Hacker News new | ask | show | jobs
by pyt 2270 days ago
I contacted LG last month regarding their use of the Facebook SDK's automatic event collection in their ThinQ Android app. They responded and told me that they're disabling it in an upcoming release (incidentally, today's). If a single email is all it took to get a company with over $50 billion in revenue to disable Facebook's tracking in one of their apps, I really don't think that these companies are sharing data intentionally.

What justification does Facebook have for keeping automatic event collection turned on by default in their SDKs? Why can't they enable it only when the the user has explicitly opted in (https://developers.facebook.com/docs/app-events/gdpr-complia...)? They even say, "you need to ensure that your SDK implementation meets these [GDPR] consent requirements."

2 comments

news for you: it wasn’t your email that caused it. the change was already underway
> I don't think these companies are sharing data with Facebook intentionally.

That would imply they are incompetent and negligent.

Would one not expect large companies like LG to have internal security and privacy reviews of the software they publish, and know very well what they are doing?

> What justification

Their core business.

> That would imply they are incompetent and negligent.

Not really.

Product Manager: I want to be able to support Facebook login for our app.

Developer: OK... [googles for how to do that] ... We can use the FB SDK for that.

PM: Cool, let's do that.

Dev: [implements it]

Nobody really does much more due diligence than that most of the time. I suppose you could argue that's negligent, but if that's the case, then pretty much every company that has an app with login functionality is probably in that boat.

> I suppose you could argue that's negligent, but if that's the case, then pretty much every company that has an app with login functionality is probably in that boat.

I think every company that does this is negligent. Audit your dependencies, people!

As nice as it would be, auditing everything you use is almost impossible, especially for smaller teams.
See, one way I often solve this is by reducing my reliance on third-party dependencies.
Which is also a hard thing to do on small teams.

I think for small teams this is a near impossible task. For big corporations it should be doable and expected. They actually have some leverage to push the other big companies to track less. Something a small company simply can't do.

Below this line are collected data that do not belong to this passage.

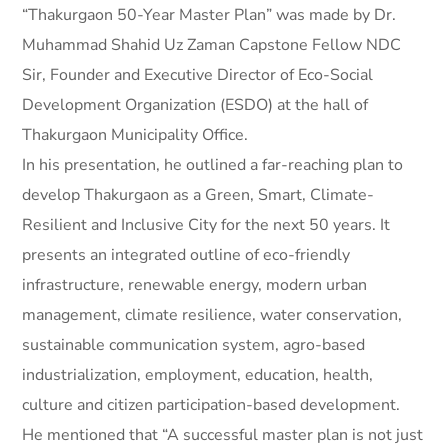
“Thakurgaon 50-Year Master Plan” was made by Dr.
Muhammad Shahid Uz Zaman Capstone Fellow NDC
Sir, Founder and Executive Director of Eco-Social
Development Organization (ESDO) at the hall of
Thakurgaon Municipality Office.
In his presentation, he outlined a far-reaching plan to
develop Thakurgaon as a Green, Smart, Climate-
Resilient and Inclusive City for the next 50 years. It
presents an integrated outline of eco-friendly
infrastructure, renewable energy, modern urban
management, climate resilience, water conservation,
sustainable communication system, agro-based
industrialization, employment, education, health,
culture and citizen participation-based development.
He mentioned that “A successful master plan is not just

Is this really a compelling argument for the given case? A detailed audit does not seem necessary here:

This is not some surprising behaviour hidden in some random dependency.

This is the Facebook SDK, from Facebook, and everybody knows what their business is.

> This is the Facebook SDK, from Facebook, and everybody knows what their business is.

Ignorance is a bliss. Talk to some people that still use fb after their scandal and you'll get "who cares, everyone is tracking users and selling data anyway" as an answer.

Exactly. A simple online search for the phrase "Facebook SDK" will reveal plenty. It's not like you need forensic accounting level research to see that the SDK does much more than provide a simple login mechanism.
It really isn't. Full stop.
> That would imply they are incompetent and negligent.

I'm surprised that you consider that unlikely/surprising. Lots of companies act in technically incompetent ways all the time

> That would imply they are incompetent and negligent.

> Would one not expect large companies like LG to have internal security and privacy

can't tell if this is sarcasm because this is exactly what they are. an OEM is just packaging stuff and always bigger than it's parts (in this case meaning the knowhow of their otherwise bright and knowledgeable engineers is lost in the organization as a whole). the biggest companies are always the dumbest places where no matter how bright you may be the management layers above make sure that this gets cancelled out (I've worked at Samsung, Nokia and Ericsson and it was the case in all these places). Doubt LG would be any different.

Given Google's hostility towards the glacier-slow release schedules of Android updates and the continued embedding of vendor apps that screw up Android by phone vendors such as LG, I'm already quite biased in favor of "companies like LG are incompetent and negligent", based on the evidence available over the past several years.